「気にしませんよ。だって考えても歩けるようにはならないですから」

 その後、互いに海外留学で1年以上離れて過ごし、再会した。就職活動で悩んでいた彼の相談に乗る中で、今度は彼のほうから「付き合おう」と言い出した。どんなところに惹かれたのか。

「なっちゃんは『自分はこう思う』とか『こうしたほうがいい』とは決して言わないんです。『あなたはどう思うの?』と問いかけ、自分自身の中に眠っている答えを上手く引き出してくれて」

 話すうちに自分のやりたいことが明確になり、第1志望の就職先から内定も得られた。気がつくと、かけがえのない存在になっていた。

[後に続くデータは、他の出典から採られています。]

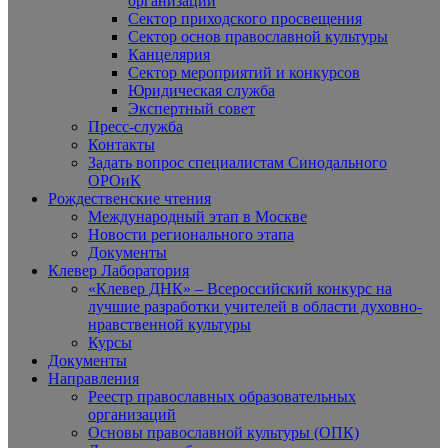
организаций
Сектор приходского просвещения
Сектор основ православной культуры
Канцелярия
Сектор мероприятий и конкурсов
Юридическая служба
Экспертный совет
Пресс-служба
Контакты
Задать вопрос специалистам Синодального
ОРОиК
Рождественские чтения
Международный этап в Москве
Новости регионального этапа
Документы
Клевер Лаборатория
«Клевер ДНК» – Всероссийский конкурс на
лучшие разработки учителей в области духовно-
нравственной культуры
Курсы
Документы
Направления
Реестр православных образовательных
организаций
Основы православной культуры (ОПК)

 だが、結婚までの道のりは険しかった。5年付き合って結婚を決めたが、夫の両親は、伊是名の障害を理由に猛反対。すでに招待状も送っていた結婚式をキャンセルすることになった。その半年後、式を挙げたが、夫の親族側は誰も出席せず、招待状も未開封のまま送り返されてきた。

「夫の両親は、障害者が家にいることがどんなに大変かわかっているのか、と頭から反対で。私たちがどんなに『大丈夫、できます』と伝えても一切聞いてくれず、とっても悲しかった」

 その分、たくさんの友人たちが祝福してくれた。二人は、「僕たちが幸せに暮らす姿を見れば、いずれわかってもらえる」(夫)と強い気持ちで結婚生活をスタートさせた。

●ハイリスクの妊娠・出産、周到に準備して臨んだ

 障害と共に自分の人生を切り拓いていくとき、人並み以上のハードルがあるのは事実だ。だから伊是名は実に細やかに、あらゆる事態を想定して事前の備えを怠らない。人に対してもこまやかな心配りでたくさんの味方を得たからこそ、困難な中でもやりたいことを次々に実現してこられた。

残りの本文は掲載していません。